Viral conjunctivitis cannot be treated with antibiotics and must be fought off by your body's immune system. On occasions antibiotics may be prescribed to prevent secondary bacterial infections from developing. Usually the viral conjunctivitis will go away on its own in 1-2 weeks.

 

Both bacterial and viral conjunctivitis can be contagious, so contact with the patient's tears through used tissues and towels should be avoided. Handwashing after contact with the patient helps to prevent spread of the infection. Clean all towels, washcloths, pillowcases, and bedding. Do not swim in public pools until the condition has resolved. Throw away makeup, contact lenses, and contact lens cases that may be contaminated. Do not put in a new pair of contact lenses until your optometrist says that the infection has cleared.  
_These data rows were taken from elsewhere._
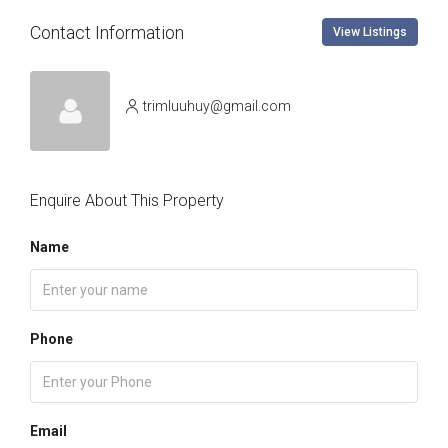
Contact Information
View Listings
trimluuhuy@gmail.com
Enquire About This Property
Name
Phone
Email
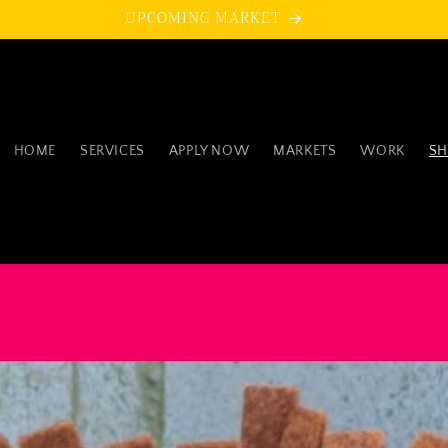
UPCOMING MARKET
HOME
SERVICES
APPLY NOW
MARKETS
WORK
SH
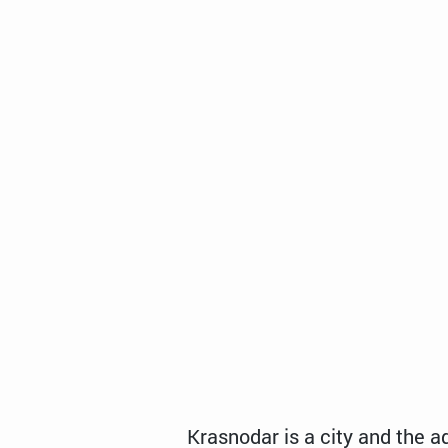
Krasnodar is a city and the a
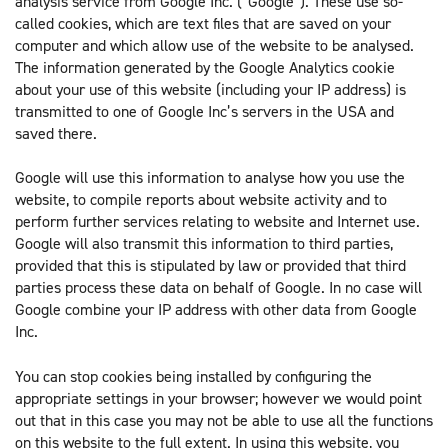
analysis service from Google Inc. (“Google”). These use so-
called cookies, which are text files that are saved on your
computer and which allow use of the website to be analysed.
The information generated by the Google Analytics cookie
about your use of this website (including your IP address) is
transmitted to one of Google Inc’s servers in the USA and
saved there.
Google will use this information to analyse how you use the
website, to compile reports about website activity and to
perform further services relating to website and Internet use.
Google will also transmit this information to third parties,
provided that this is stipulated by law or provided that third
parties process these data on behalf of Google. In no case will
Google combine your IP address with other data from Google
Inc.
You can stop cookies being installed by configuring the
appropriate settings in your browser; however we would point
out that in this case you may not be able to use all the functions
on this website to the full extent. In using this website, you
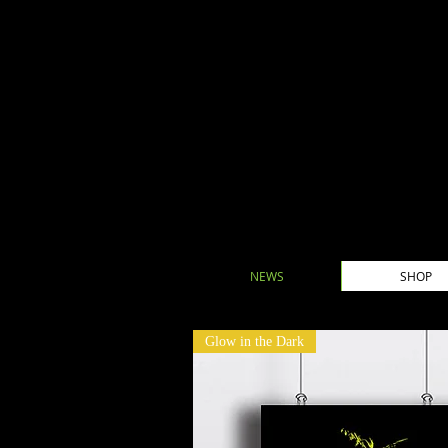
NEWS
SHOP
Glow in the Dark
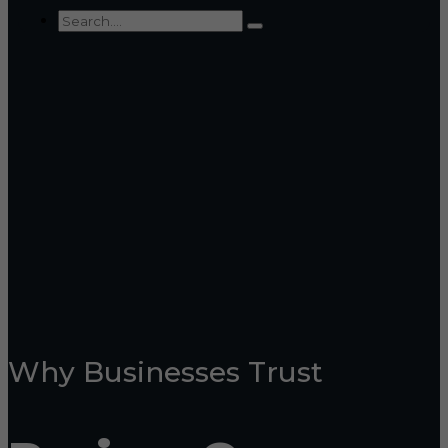
Why Businesses Trust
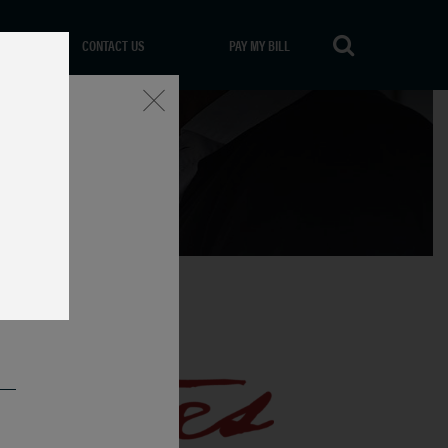
CONTACT US
PAY MY BILL
Close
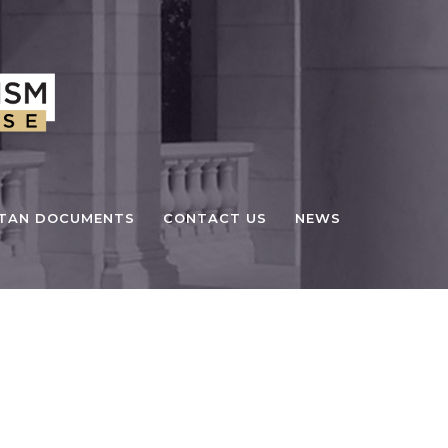
STAN DOCUMENTS
CONTACT US
NEWS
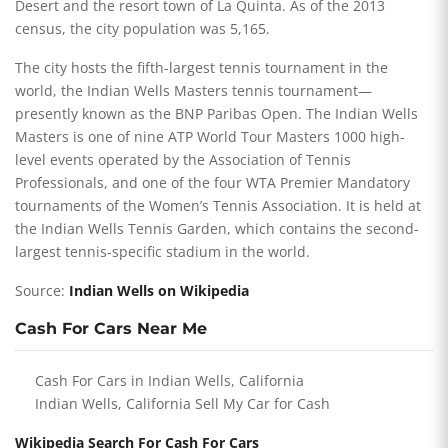
Desert and the resort town of La Quinta. As of the 2013
census, the city population was 5,165.
The city hosts the fifth-largest tennis tournament in the
world, the Indian Wells Masters tennis tournament—
presently known as the BNP Paribas Open. The Indian Wells
Masters is one of nine ATP World Tour Masters 1000 high-
level events operated by the Association of Tennis
Professionals, and one of the four WTA Premier Mandatory
tournaments of the Women’s Tennis Association. It is held at
the Indian Wells Tennis Garden, which contains the second-
largest tennis-specific stadium in the world.
Source:
Indian Wells on Wikipedia
Cash For Cars Near Me
Cash For Cars in Indian Wells, California
Indian Wells, California Sell My Car for Cash
Wikipedia Search For Cash For Cars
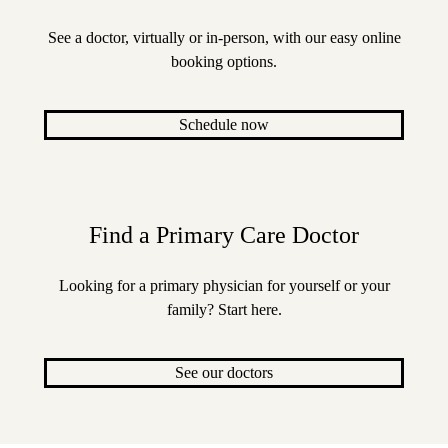
See a doctor, virtually or in-person, with our easy online
booking options.
Schedule now
Find a Primary Care Doctor
Looking for a primary physician for yourself or your
family? Start here.
See our doctors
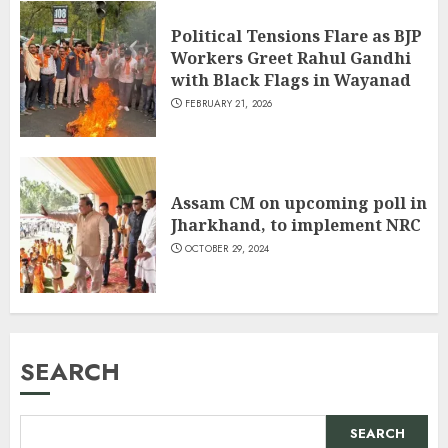
Political Tensions Flare as BJP
Workers Greet Rahul Gandhi
with Black Flags in Wayanad
FEBRUARY 21, 2026
Assam CM on upcoming poll in
Jharkhand, to implement NRC
OCTOBER 29, 2024
SEARCH
SEARCH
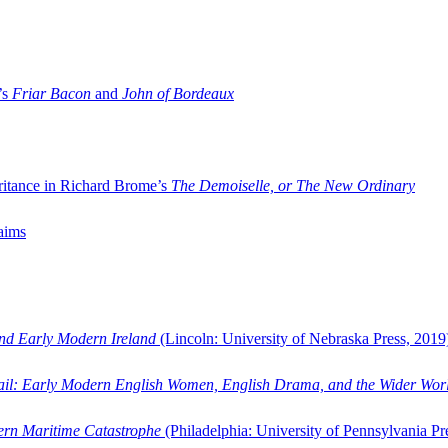
’s
Friar Bacon
and
John of Bordeaux
ritance in Richard Brome’s
The Demoiselle, or The New Ordinary
aims
and Early Modern Ireland
(Lincoln: University of Nebraska Press, 2019
ail: Early Modern English Women, English Drama, and the Wider Wor
dern Maritime Catastrophe
(Philadelphia: University of Pennsylvania Pr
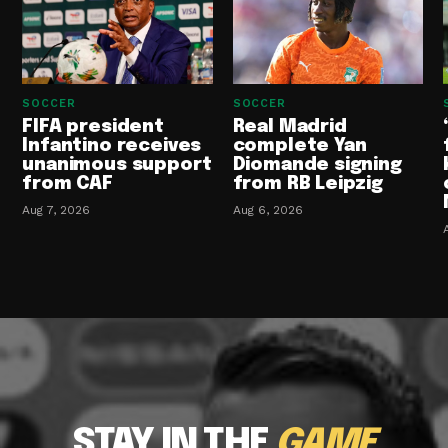
SOCCER
SOCCER
FIFA president
Real Madrid
Infantino receives
complete Yan
unanimous support
Diomande signing
from CAF
from RB Leipzig
Aug 7, 2026
Aug 6, 2026
STAY IN THE
GAME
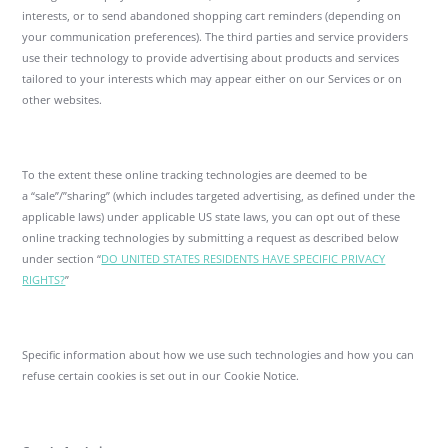
interests, or to send abandoned shopping cart reminders (depending on
your communication preferences). The third parties and service providers
use their technology to provide advertising about products and services
tailored to your interests which may appear either on our Services or on
other websites.
To the extent these online tracking technologies are deemed to be
a “sale”/”sharing” (which includes targeted advertising, as defined under the
applicable laws) under applicable US state laws, you can opt out of these
online tracking technologies by submitting a request as described below
under section “
DO UNITED STATES RESIDENTS HAVE SPECIFIC PRIVACY
RIGHTS?
”
Specific information about how we use such technologies and how you can
refuse certain cookies is set out in our Cookie Notice.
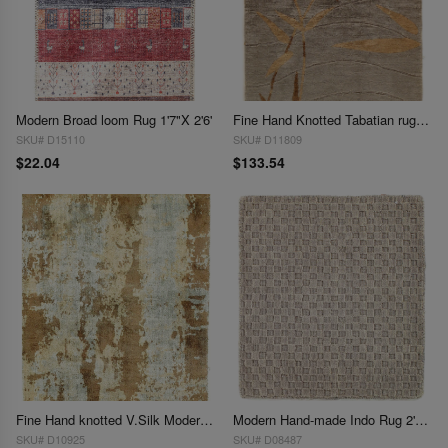
Modern Broad loom Rug 1'7"X 2'6'
Fine Hand Knotted Tabatian rug 1'7"X 2'8"
SKU# D15110
SKU# D11809
$22.04
$133.54
Fine Hand knotted V.Silk Modern rug 1'8' X 2'
Modern Hand-made Indo Rug 2'X 2'
SKU# D10925
SKU# D08487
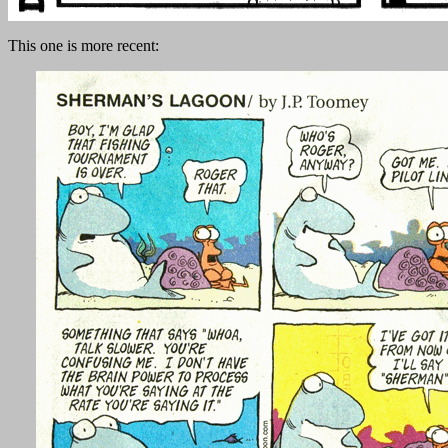
This one is more recent:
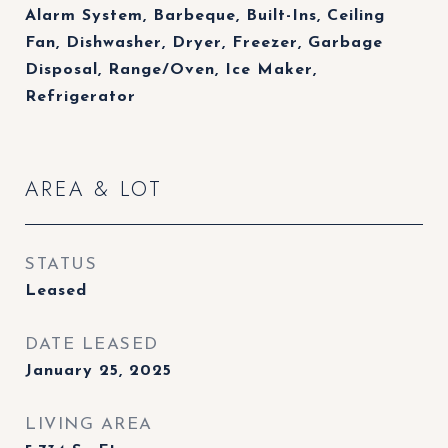
Alarm System, Barbeque, Built-Ins, Ceiling
Fan, Dishwasher, Dryer, Freezer, Garbage
Disposal, Range/Oven, Ice Maker,
Refrigerator
AREA & LOT
STATUS
Leased
DATE LEASED
January 25, 2025
LIVING AREA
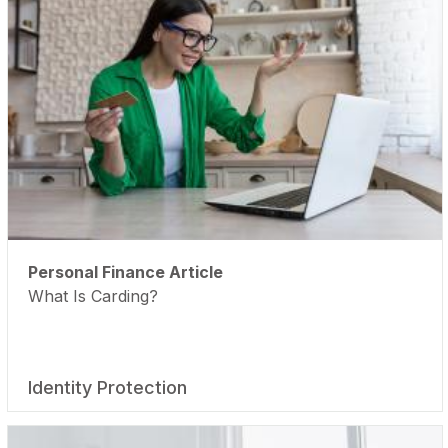
Personal Finance Article
What Is Carding?
Identity Protection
The ideal treatment for allergic conjunctivitis is to remove the cause of the allergy or irritation. For instance, avoid contact with any animal if it causes an allergic reaction. Wear swimming goggles if chlorinated water irritates your eyes. In cases where these measures do not work, prescription and over-the-counter eye drops are available to help relieve the discomfort. These can be prescribed or recommended by our optometrists. 

What is the prognosis for conjunctivitis? 

If all instructions are followed properly, there is generally no problems after the conjunctivitis has been cleared.